O Homem dos Sussurros Netflix

O Homem dos Sussurros: Robert De Niro sonolento em thriller bobo da Netflix

Um pai e um filho precisam unir forças para encontrar um assassino em série neste thriller de baixo orçamento bem pouco interessante da Netflix.

Não é como se as escolhas de Robert De Niro tivessem melhorado muito desde o ponto mais baixo em meados dos anos 2000, mas há algo especificamente ruim em seu último trabalho que nos transporta de volta àquela época. O Homem dos Sussurros, um filme tão estúpido quanto o título sugere, é o tipo de projeto que oferece ao ator um belo cachê e ao público uma soneca agradável.

O filme da Netflix é um amontoado de clichês de filmes B – assassinos em série, crianças desaparecidas, barulhos estranhos na noite, mais amigos imaginários – e há uma diversão inicial, digamos, um tanto trash, enquanto nos perguntamos para onde tudo isso vai dar. Eu esperava um destino um pouco mais insano ou surpreendente, com o filme fazendo uma promessa de que estamos rumando para um lugar totalmente inesperado antes de nos jogar em um buraco.

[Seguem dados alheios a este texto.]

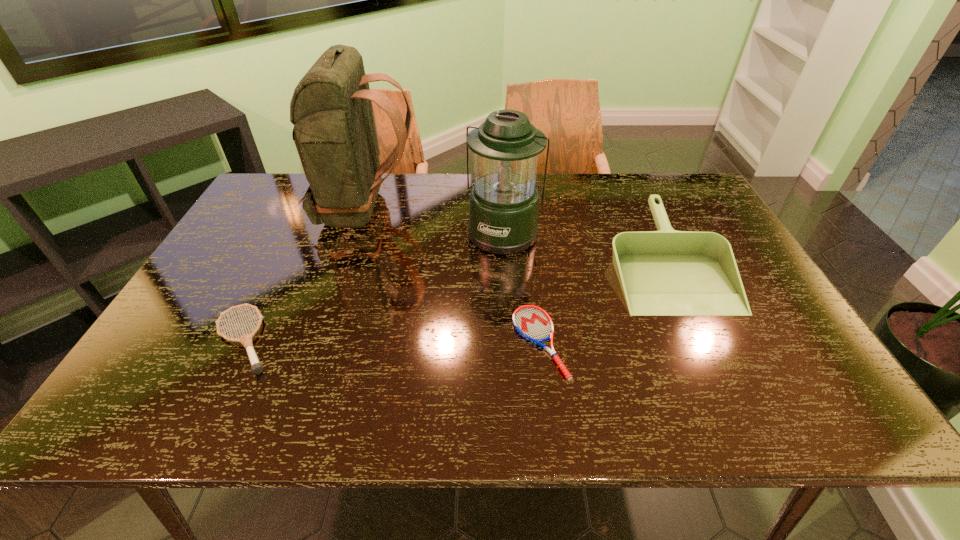 The image size is (960, 540). I want to click on the fourth closest object to the lantern, so click(246, 340).

Locate an element on the screen. This screenshot has width=960, height=540. vacant point that satisfies the following two spatial constraints: 1. on the back of the right tennis racket; 2. on the right side of the tallest object is located at coordinates (322, 342).

This screenshot has width=960, height=540. Find the location of `vacant region that satisfies the following two spatial constraints: 1. on the back of the shortest object; 2. on the left side of the backpack`. vacant region that satisfies the following two spatial constraints: 1. on the back of the shortest object; 2. on the left side of the backpack is located at coordinates (322, 342).

Locate an element on the screen. This screenshot has width=960, height=540. free location that satisfies the following two spatial constraints: 1. on the back of the right tennis racket; 2. on the left side of the tallest object is located at coordinates (322, 342).

Identify the location of vacant space that satisfies the following two spatial constraints: 1. on the back of the tallest object; 2. on the left side of the shorter tennis racket. (322, 342).

Identify the location of vacant space that satisfies the following two spatial constraints: 1. on the back of the tallest object; 2. on the right side of the right tennis racket. (322, 342).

Baseado no romance do autor britânico Alex North, que fez um enorme sucesso em 2019 antes de ser adaptado pela Netflix. Pelo menos, felizmente, foi adaptado para um filme em vez de uma minissérie arrastada, como acontece com frequência com romances densos e repletos de tramas atualmente, mas mesmo esticar personagens tão superficiais ao longo de quase duas horas de duração se mostra um desafio.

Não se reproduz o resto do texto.